Watcing the third installment of Lifetime's complete adaptation of V. C. Andrews' (and Andrew Neiderman's) Casteel family saga, "Fallen Hearts," is like watching a car crash: you're at once sickened by the situation and revolted at yourself for being gripped by it and unable to turn yourself away. As the writers pile on insanely melodramatic situation on top of insanely melodramatic situation, the actors mostly seem to forget everything they've ever learned about acting: one can almost sense them thinking, "Get my line out ... hit my mark ... turn to the person I'm supposed to be talking to ... get my line out and hit my mark again." "Fallen Hearts" has one genuinely good performance: Jessica Clement as Fanny Casteel, alone among the people in this movie, has found a way to reconcile the aspects of a V. C. Andrews character: her sexuality, her sleaziness, her greed and the traumas she's lived with all her life that have made her that way and shaped her evil. Other than that, the acting in this movie is at a strictly professional level, not downright bad but not particularly good either.
I've long had a theory that actor-directors seem to have a unique gift in getting understated performances out of their casts - even actor-directors who as actors were unmitigated hams, like Erich von Stroheim and Orson Welles. Among modern-day (albeit getting on in years) actor-directors I've especially liked Clint Eastwood and Robert Redford for not only selecting compelling stories to film for their movies in which they direct but don't act (and sometimes, like Redford's "The Horse Whisperer," in which they direct and do act) but for getting their actors to play in subtle and understated ways. Alas, either Jason Priestley doesn't have the chops in terms of working with fellow actors Eastwood and Redford do or - as I suspect - he realized early on in this project that a V. C. Andrews/Andrew Neiderman story requires a certain amount of scenery-chewing and that trying to get understated performances from his cast would have only made the movie seem even sillier.

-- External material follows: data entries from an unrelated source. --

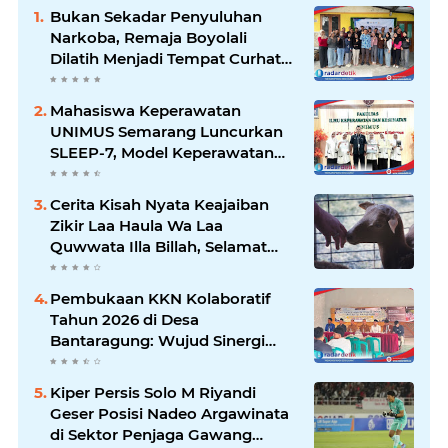
Bukan Sekadar Penyuluhan
Narkoba, Remaja Boyolali
Dilatih Menjadi Tempat Curhat
yang Aman bagi Temannya
Mahasiswa Keperawatan
UNIMUS Semarang Luncurkan
SLEEP-7, Model Keperawatan
Digital Hibrida Berbasis Riset
untuk Tingkatkan Kualitas Tidur
Cerita Kisah Nyata Keajaiban
Pasien Hipertensi
Zikir Laa Haula Wa Laa
Quwwata Illa Billah, Selamat
dan Membawa Ratusan
Kambing
Pembukaan KKN Kolaboratif
Tahun 2026 di Desa
Bantaragung: Wujud Sinergi
Perguruan Tinggi dalam
Pemberdayaan Masyarakat
Kiper Persis Solo M Riyandi
Geser Posisi Nadeo Argawinata
di Sektor Penjaga Gawang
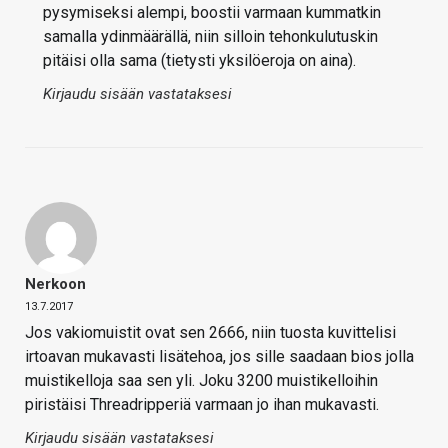
pysymiseksi alempi, boostii varmaan kummatkin
samalla ydinmäärällä, niin silloin tehonkulutuskin
pitäisi olla sama (tietysti yksilöeroja on aina).
Kirjaudu sisään vastataksesi
Nerkoon
13.7.2017
Jos vakiomuistit ovat sen 2666, niin tuosta kuvittelisi
irtoavan mukavasti lisätehoa, jos sille saadaan bios jolla
muistikelloja saa sen yli. Joku 3200 muistikelloihin
piristäisi Threadripperiä varmaan jo ihan mukavasti.
Kirjaudu sisään vastataksesi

No doubt there's still an audience for this sort of Southern-fried Gothic melodrama - Lifetime's first forays into Andrewsiana, "Flowers in the Attic" (based on Andrews' 1979 debut novel) and the sequel "Petals in the Wind" were huge ratings winners for them - but I've found myself alternately infuriated by the movies in the Casteel sequence and drawn to them in a sick fascination, wondering just how low these storytellers can go and how many plot contrivances they can stick on top of each other until Verdi's notoriously nonsensical opera "Il Trovatore" looks like cinema verité by comparison.